Солдаты подбегают к попу, подхватив полы шинелей, стукают кожаными киверами о крест.
Шумит пламя пудовой свечи, кропило звенит о купель.
На Яузском мосту коляску Светлейшего сдавило движение войск. Затрещали колясные крылья. Поплыла над темным мельканием киверов белая фуражка фельдмаршала.
Мост запрудило, в толпе пробираются конные полицейские, размахивают палашами. Коляску Кутузова нагоняет верхом Ростопчин.
Он подскакал, скинул мохнатую треуголку. Он в мундирном сюртуке, в дрожащих, как желе, эполетах, с нагайкой, закрученной вокруг красного обшлага. Блестит от пота лицо, грязь струйками стекает по скулам.
– Михаиле Илларионович, сказывали, до последней капли… Собственноручное ваше письмо…
Кутузов махнул полной рукой:
– Ступайте к должности вашей.
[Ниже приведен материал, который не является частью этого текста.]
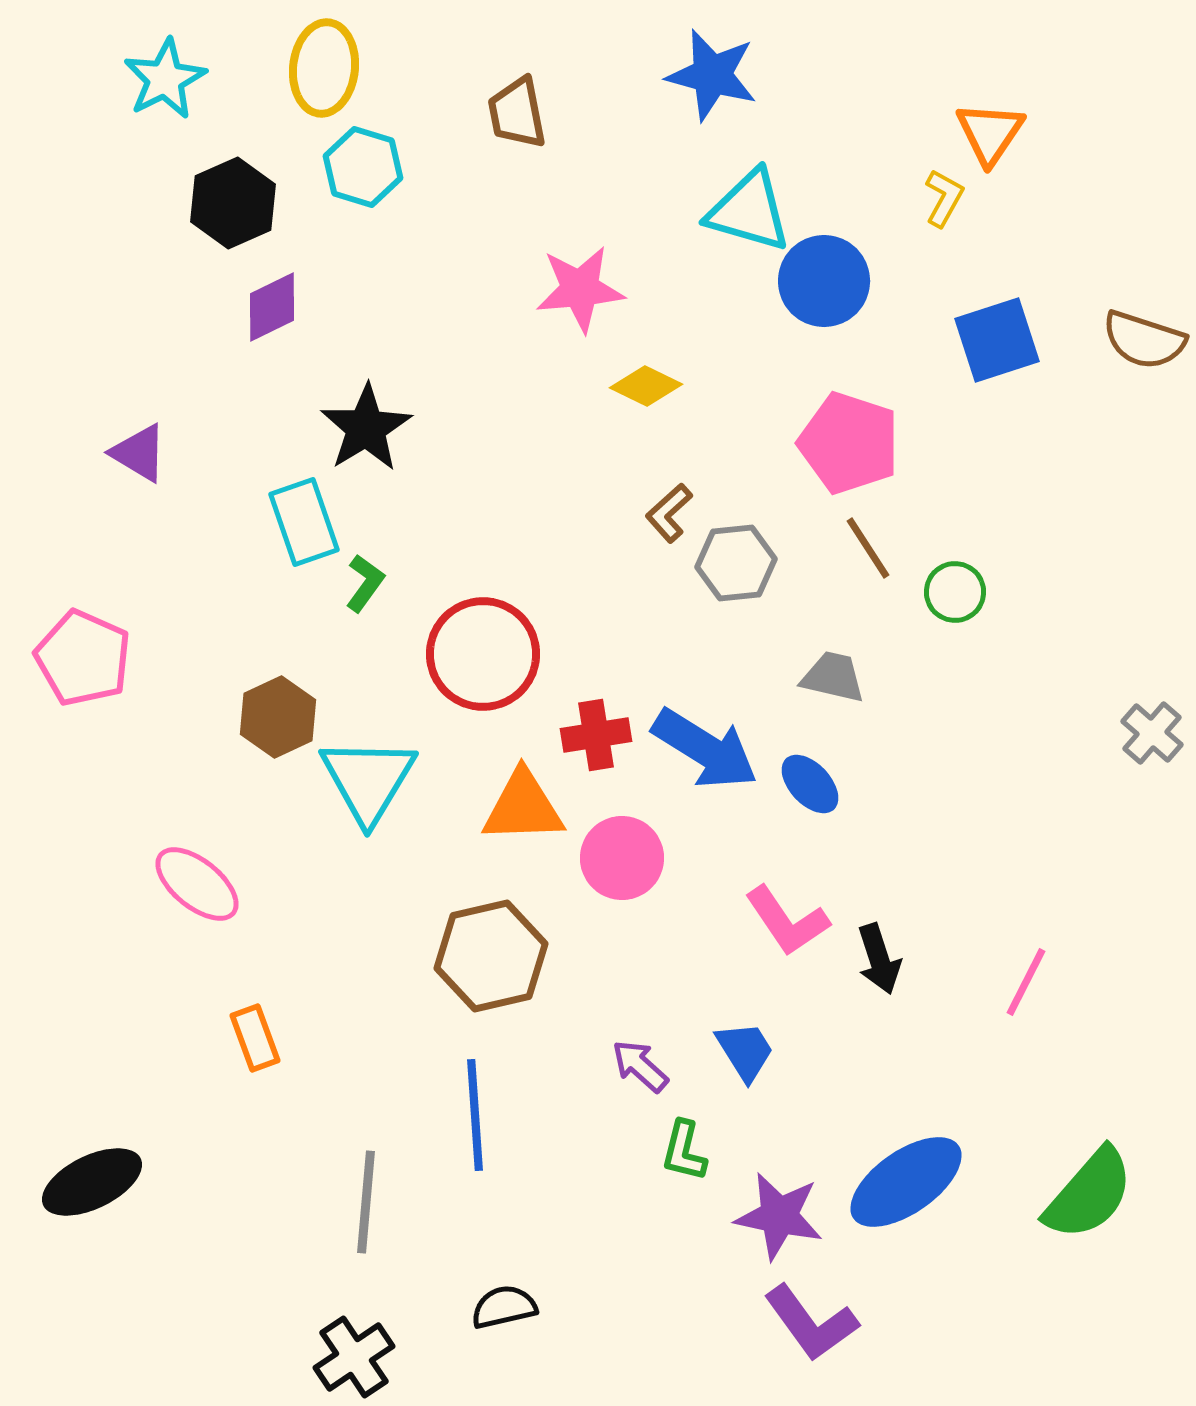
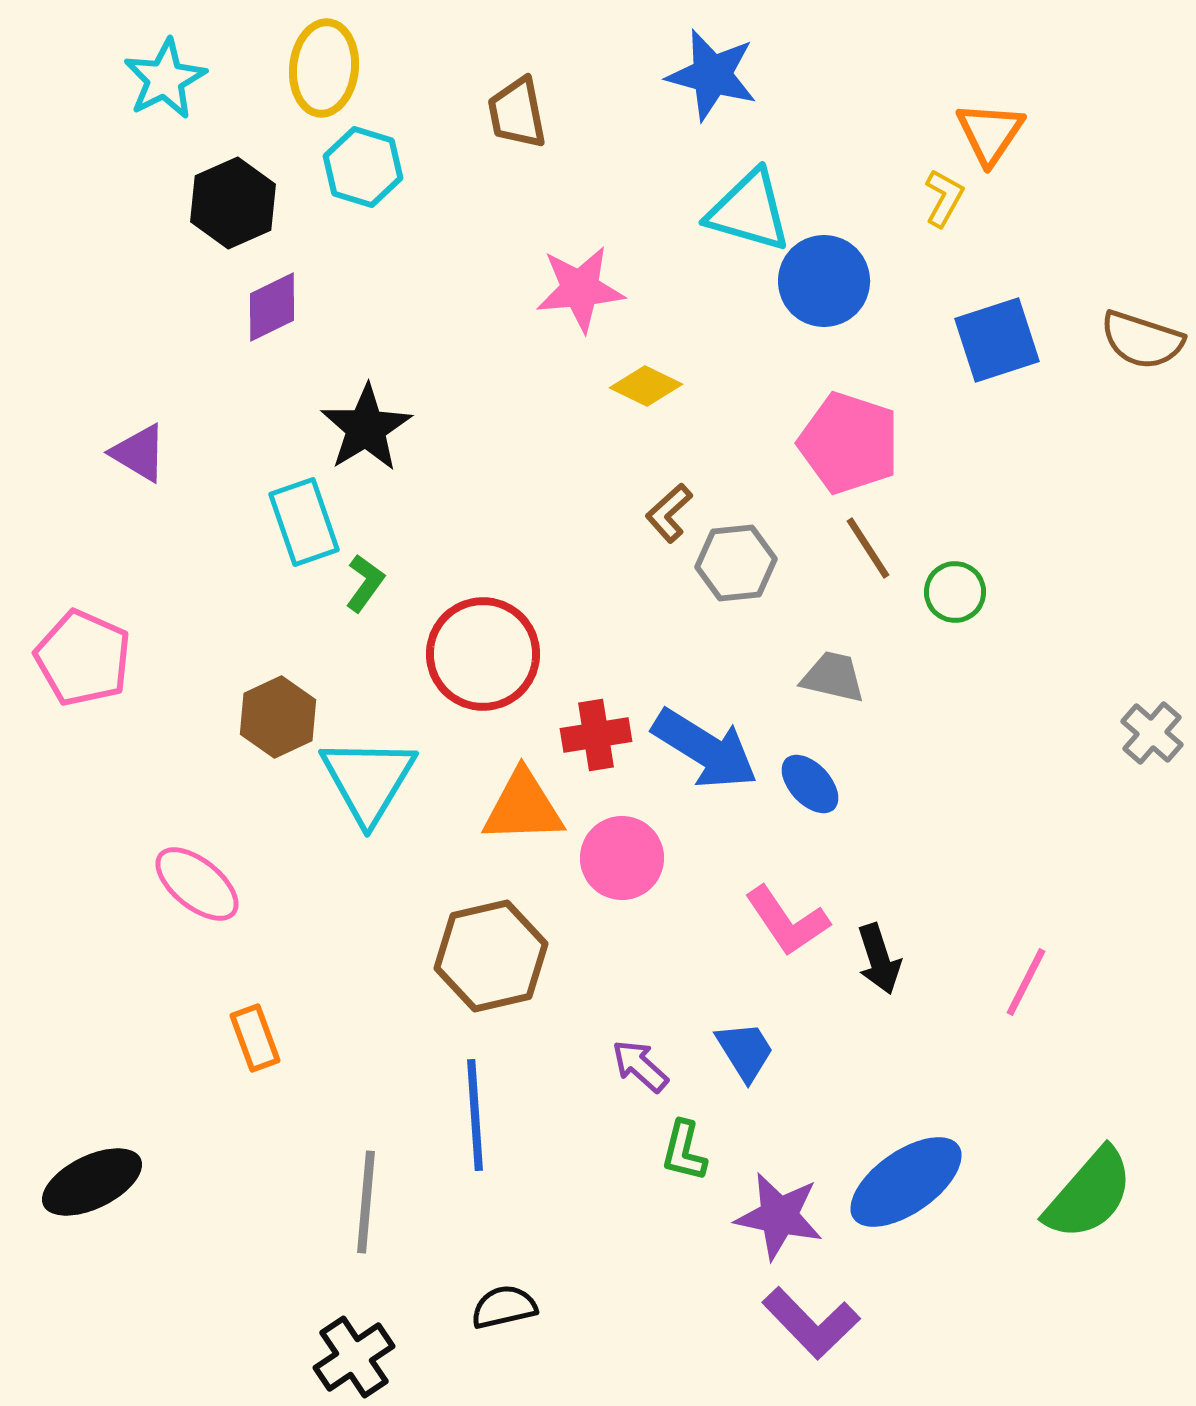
brown semicircle at (1144, 340): moved 2 px left
purple L-shape at (811, 1323): rotated 8 degrees counterclockwise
Вы расстраиваете движение на мосту.
– Я… Государю… Подобное… Государю… Неслыханно… Священная Москва, прах предков.
– Приказываю, вам, сударь, скорее очистить мост.
Кутузов сказал: «Скоре-я».
Морда коня с белой проточиной отдернулась от коляски. Скуластое лицо Ростопчина заныряло в киверах и штыках.
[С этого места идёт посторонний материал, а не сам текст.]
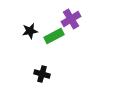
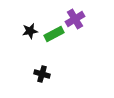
purple cross: moved 4 px right
green rectangle: moved 2 px up
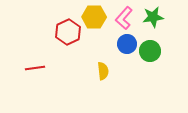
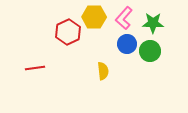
green star: moved 6 px down; rotated 10 degrees clockwise
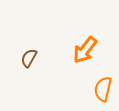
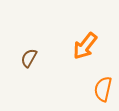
orange arrow: moved 4 px up
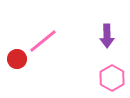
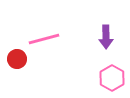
purple arrow: moved 1 px left, 1 px down
pink line: moved 1 px right, 2 px up; rotated 24 degrees clockwise
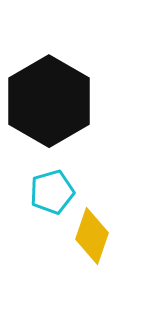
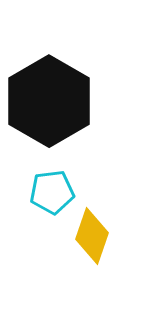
cyan pentagon: rotated 9 degrees clockwise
Он осадил коня у артиллерийских фур и стал кричать на обозных солдат, размахивая нагайкой. Фурлейторы, трясясь и горбясь на своих повозках, не оглядывались. Ростопчин распоряжался движением, но его не слушал никто.
Зрелище топочущего, тесного потока скоро увлекло Ростопчина и по тому, как он смотрел, и по тому, как моталась на его красном обшлаге нагайка, было видно, что он задумался. Верхняя губа приподнялась, показав редко поставленные широкие зубы. Он вспомнил свои сокровенные намерения, от которых захватывало дух холодной щекоткой восторга, он вспомнил свои письма к Балашову и Багратиону, их ответы, которые он по многу раз подчеркивал пером, проверяя себя и находя подтверждение сокровенному замыслу, куда большему, чем вся их позорная и неуклюжая военная возня, все их ретирады, планы и диспозиции, такому замыслу, который мог явиться только ему, Ростопчину.
Князь Багратион, еще 14 августа отвечал на его письмо с простецкой прямотой:
«Истинно так и надо: лучше предать огню, нежели неприятелю. Ради Бога, надо разозлить чернь…»
«Предать огню», – Ростопчин подчеркнул эти слова. Тогда же, 13 августа, он подал в письме намек Балашову, прикрывая намерения свои мнениями народа, которых слышать ему не доводилось: «Мнение народа есть следовать правилу «не доставайся злодею». И если Провидению угодно будет, к вечному посрамлению России, чтобы злодей ее вступил в Москву, то я почти уверен, что народ зажжет город».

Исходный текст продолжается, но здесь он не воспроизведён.